Support request - tuning for long timeouts
My actions before raising this issue
- [ ] Followed the troubleshooting guide
- [x] Read/searched the docs
- [x] Searched past issues
Now the shutdownTimeout variable in watchdog is the same as the write_timeout environment variable.
This is unfortunate since if you set a high write_timeout value the watchdog will wait for twice that time when shutting down. This will happen even if there are no fprocesses running.
Expected Behaviour
The the watchdog shuts down as quickly as possible when there are no running fprocesses.
Possible Solution
Since the http.Server.Shudown gracefully shuts down the server without interrupting any active connections there might not be any need to have <-time.Tick(shutdownTimeout) in the listenUntilShutdown function (tested this locally with kind and didn’t experience any problems).
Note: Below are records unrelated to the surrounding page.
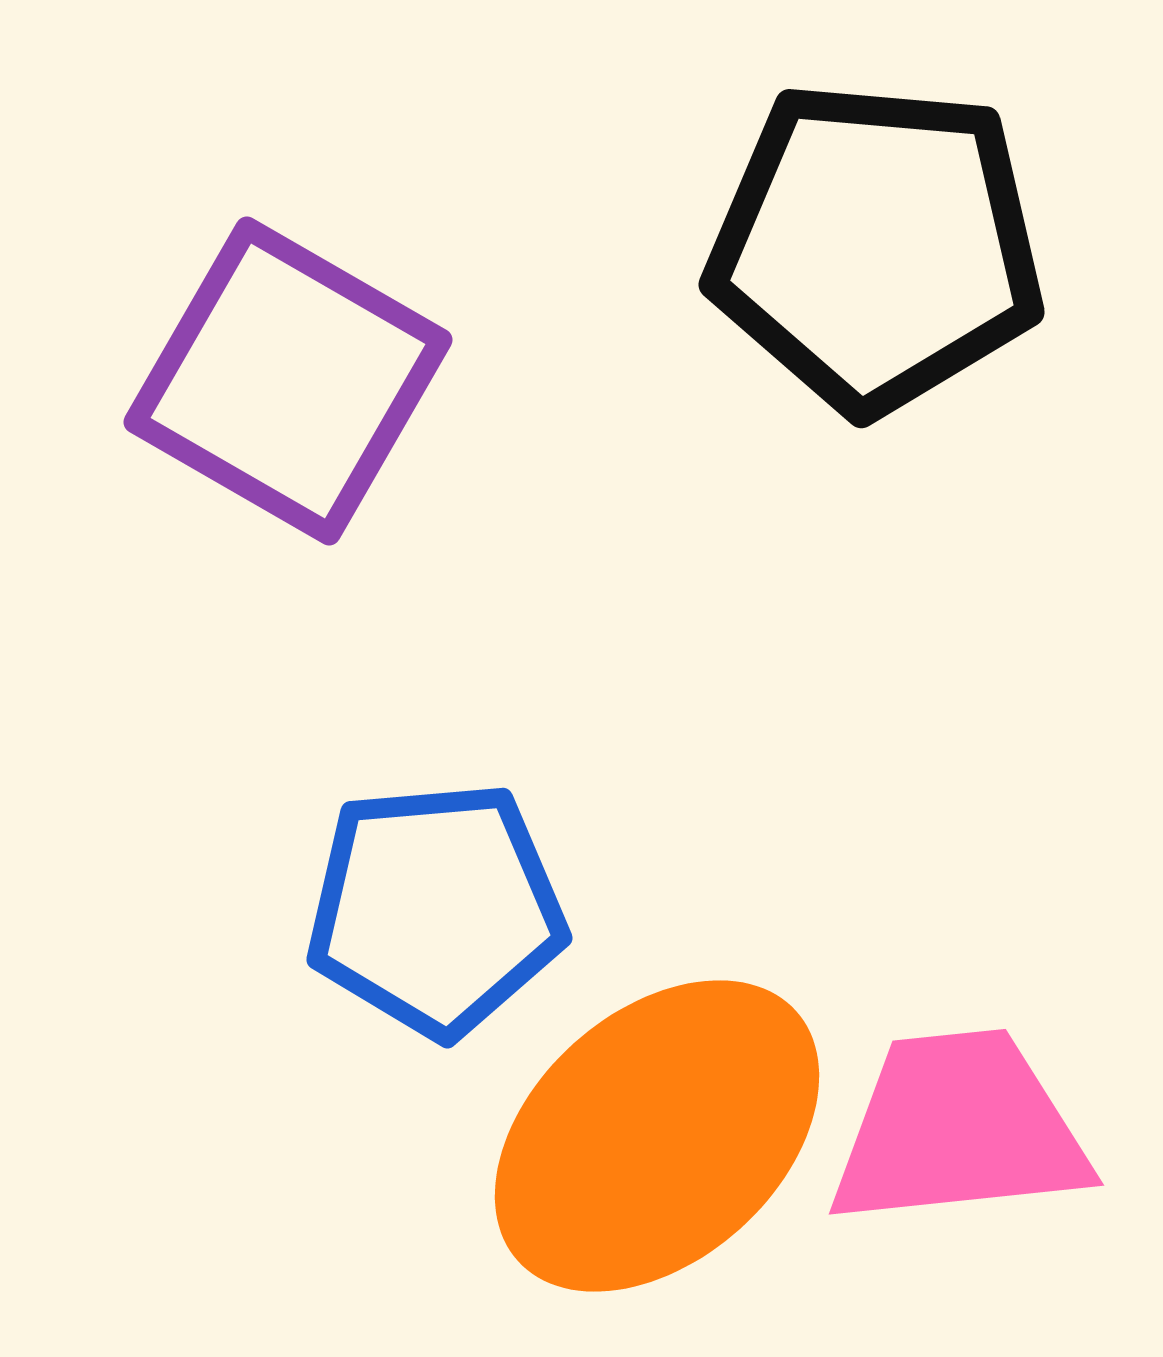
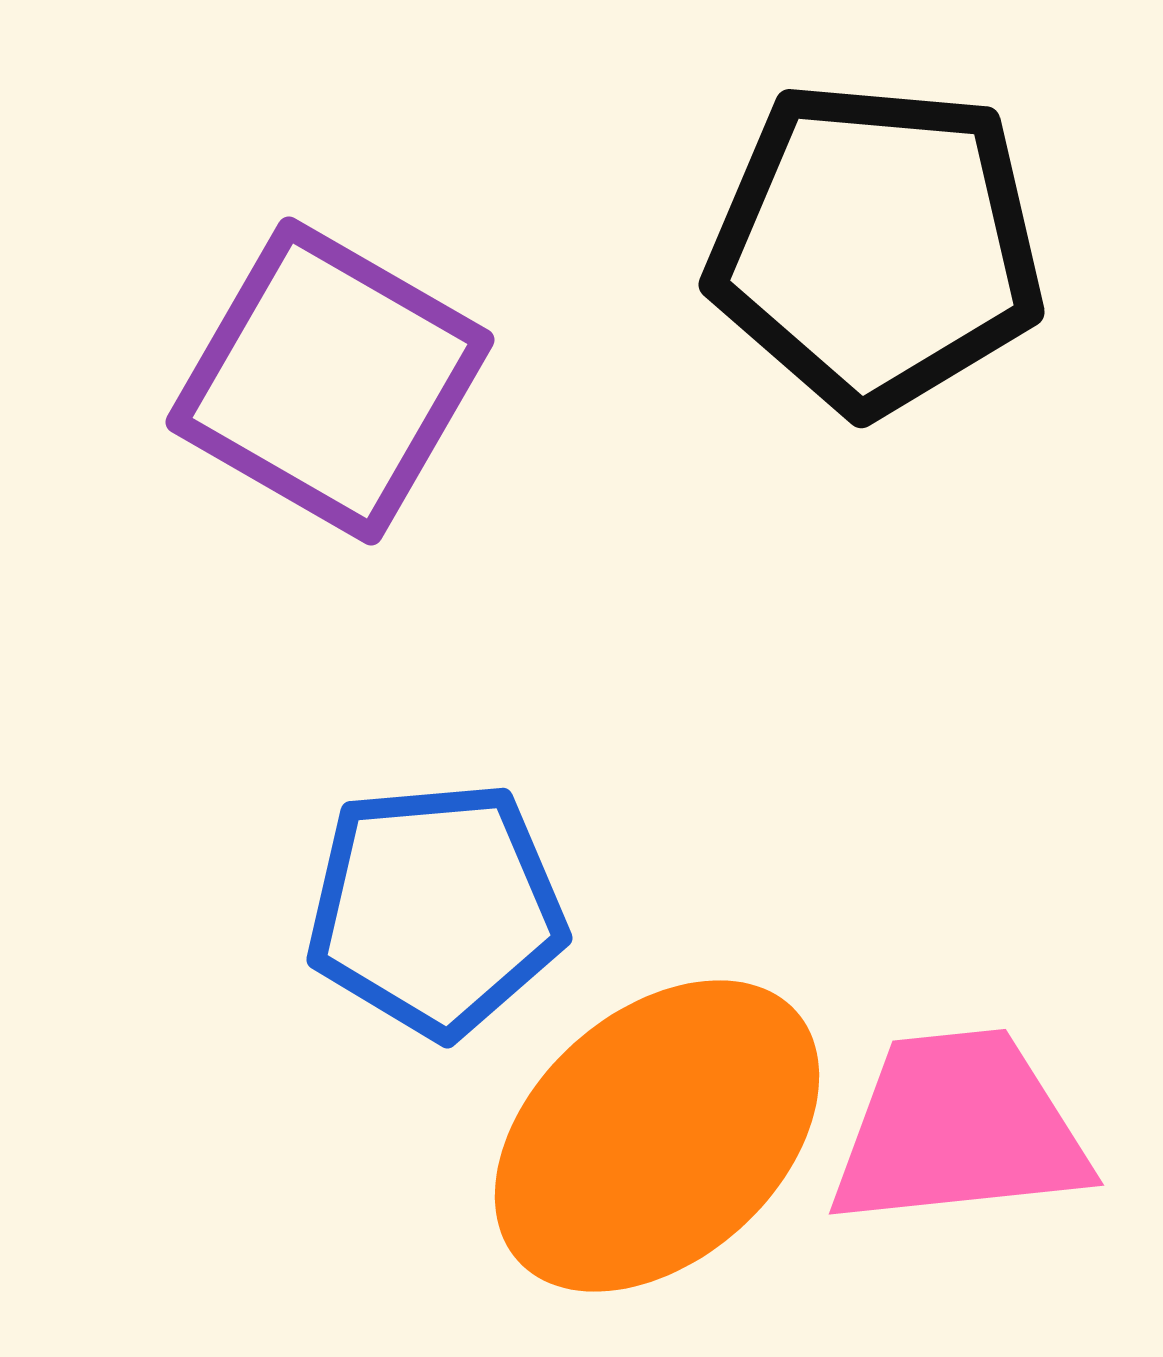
purple square: moved 42 px right
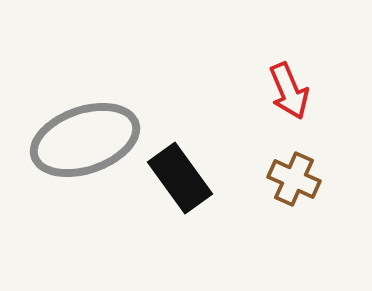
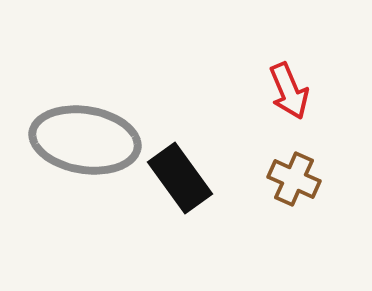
gray ellipse: rotated 28 degrees clockwise
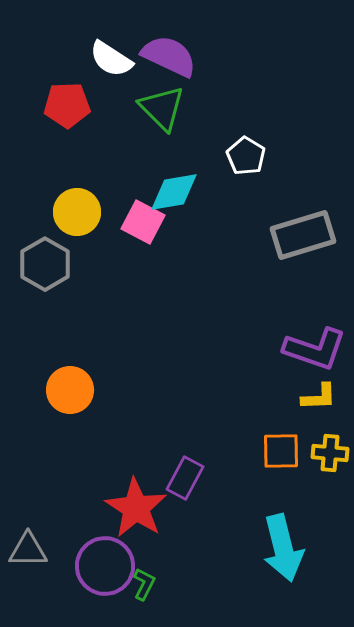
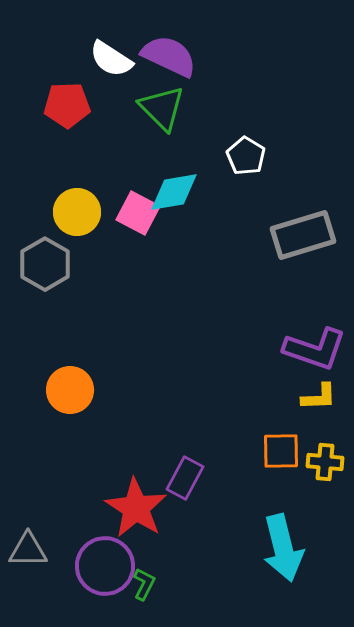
pink square: moved 5 px left, 9 px up
yellow cross: moved 5 px left, 9 px down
However, a fully backward compatible change would be to add a shutdown_timeout environment variable that would set shutdownTimeout if specified and default that back to write_timeout if not specified.
Context
We want to be able to configure a high timeout limit for the fprocess and that the watchdog shuts down as quickly as possible when there are no running fprocesses to use resources more efficiently.
Thanks for your interest.
Now the shutdownTimeout variable in watchdog is the same as the write_timeout environment variable. This is unfortunate since if you set a high write_timeout value the watchdog will wait for twice that time when shutting down. This will happen even if there are no fprocesses running.
This is the safest way we can ensure there are no in-flight requests and mirrors the of-watchdog codebase.
Out of interest, what specific writeTimeout are you setting?
/set title: Support request - tuning for long timeouts
This is a request coming from us at Cognite btw @alexellis 😊 so we target timeouts on 30 min+, and what we have observed is that it seems to finish all running processes before reaching the sleep lines.
Just following up on this, is there any more information that is needed to resolve this issue, @alexellis?
One question I have is regarding what you say here
This is the safest way we can ensure there are no in-flight requests and mirrors the of-watchdog codebase.
Why is this safer than not having the ticks there when the http server is already waiting until the active connections are terminated, as specified in the docs link above? Are you thinking about the requests that are traveling from the gateway/queue-worker to the watchdog?
I've not heard from @andeplane for a while, but I'd be happy to discuss putting time aside specifically to help Cognite with this challenge.
We have solved this before this issue was written, but I asked our intern to write it here to discuss. We are happy to provide a PR :)
We fixed this in OpenFaaS Standard in 2021.
https://www.openfaas.com/blog/long-running-jobs/
Closing as stale.
/lock: resolved 3 years ago.
/lock: resolved 3 years ago.